Nicht wenige Experten unterstellen deshalb, dass die merkwürdig anmutenden Meldungen über eine Waffenruhe mit der Terrororganisation vor allem innenpolitische Gründe hatten. 2015 stehen Präsidentenwahlen an, Amtsinhaber Goodluck Jonathan hat kürzlich seine Kandidatur fixiert. Das Chaos und die zunehmend geeinte Opposition sind für den christlichen Präsidenten Stolpersteine.

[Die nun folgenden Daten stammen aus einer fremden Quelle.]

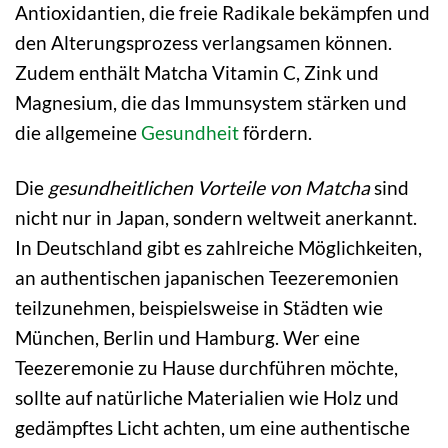
Antioxidantien, die freie Radikale bekämpfen und
den Alterungsprozess verlangsamen können.
Zudem enthält Matcha Vitamin C, Zink und
Magnesium, die das Immunsystem stärken und
die allgemeine
Gesundheit
fördern.
Die
gesundheitlichen Vorteile von Matcha
sind
nicht nur in Japan, sondern weltweit anerkannt.
In Deutschland gibt es zahlreiche Möglichkeiten,
an authentischen japanischen Teezeremonien
teilzunehmen, beispielsweise in Städten wie
München, Berlin und Hamburg. Wer eine
Teezeremonie zu Hause durchführen möchte,
sollte auf natürliche Materialien wie Holz und
gedämpftes Licht achten, um eine authentische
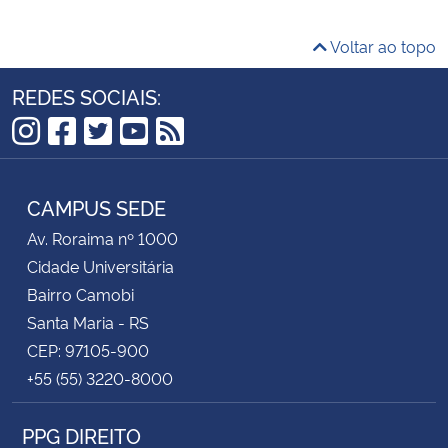
Voltar ao topo
REDES SOCIAIS:
Instagram
Facebook
Twitter
YouTube
RSS
CAMPUS SEDE
Av. Roraima nº 1000
Cidade Universitária
Bairro Camobi
Santa Maria - RS
CEP: 97105-900
+55 (55) 3220-8000
PPG DIREITO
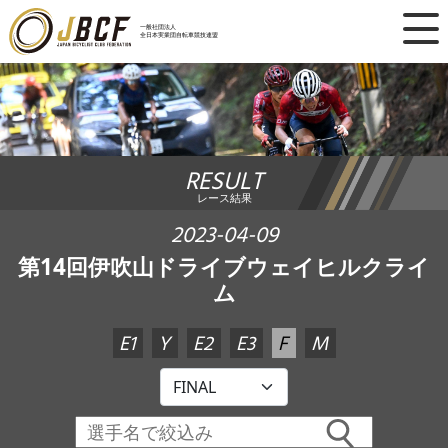
×
一般社団法人
全日本実業団自転車競技連盟
ニュース
レース日程
RESULT
ランキング
レース結果
レース結果
2023-04-09
第14回伊吹山ドライブウェイヒルクライ
チーム・選手
ム
競技ガイド
E1
Y
E2
E3
F
M
加盟・登録
エントリー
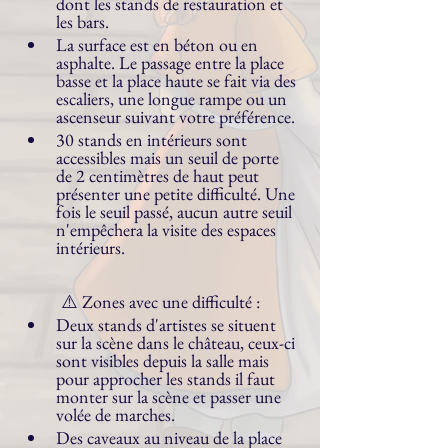
dont les stands de restauration et 
les bars.
La surface est en béton ou en 
asphalte. Le passage entre la place 
basse et la place haute se fait via des 
escaliers, une longue rampe ou un 
ascenseur suivant votre préférence.
30 stands en intérieurs sont 
accessibles mais un seuil de porte 
de 2 centimètres de haut peut 
présenter une petite difficulté. Une 
fois le seuil passé, aucun autre seuil 
n'empêchera la visite des espaces 
intérieurs.
⚠️ Zones avec une difficulté :
Deux stands d'artistes se situent 
sur la scène dans le château, ceux-ci 
sont visibles depuis la salle mais 
pour approcher les stands il faut 
monter sur la scène et passer une 
volée de marches.
Des caveaux au niveau de la place 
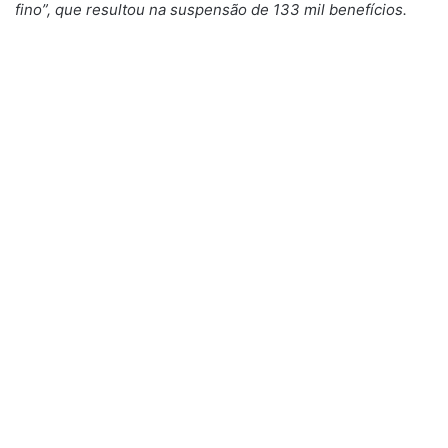
fino”, que resultou na suspensão de 133 mil benefícios.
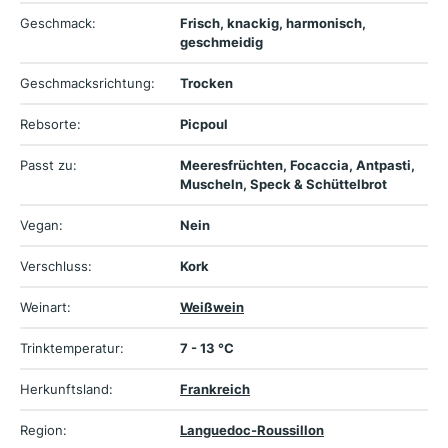
Geschmack:
Frisch, knackig, harmonisch,
geschmeidig
Geschmacksrichtung:
Trocken
Rebsorte:
Picpoul
Passt zu:
Meeresfrüchten, Focaccia, Antpasti,
Muscheln, Speck & Schüttelbrot
Vegan:
Nein
Verschluss:
Kork
Weinart:
Weißwein
Trinktemperatur:
7 - 13 °C
Herkunftsland:
Frankreich
Region:
Languedoc-Roussillon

Wahrscheinlich scheint trotzdem eine weitere Amtszeit, womöglich nach einer Stichwahl gegen einen muslimischen Oppositionskandidaten, und ohne dass im Norden gewählt werden könnte. Eine gute Friedensperspektive bietet dies kaum. Denn eine Regierung, die glaubhaft auch die Interessen der wirtschaftlich benachteiligten Muslime im Norden vertritt, wäre eine Mindestanforderung, um der Boko Haram Unterstützung zu entziehen. (Manuel Escher, DER STANDARD, 11.11.2014)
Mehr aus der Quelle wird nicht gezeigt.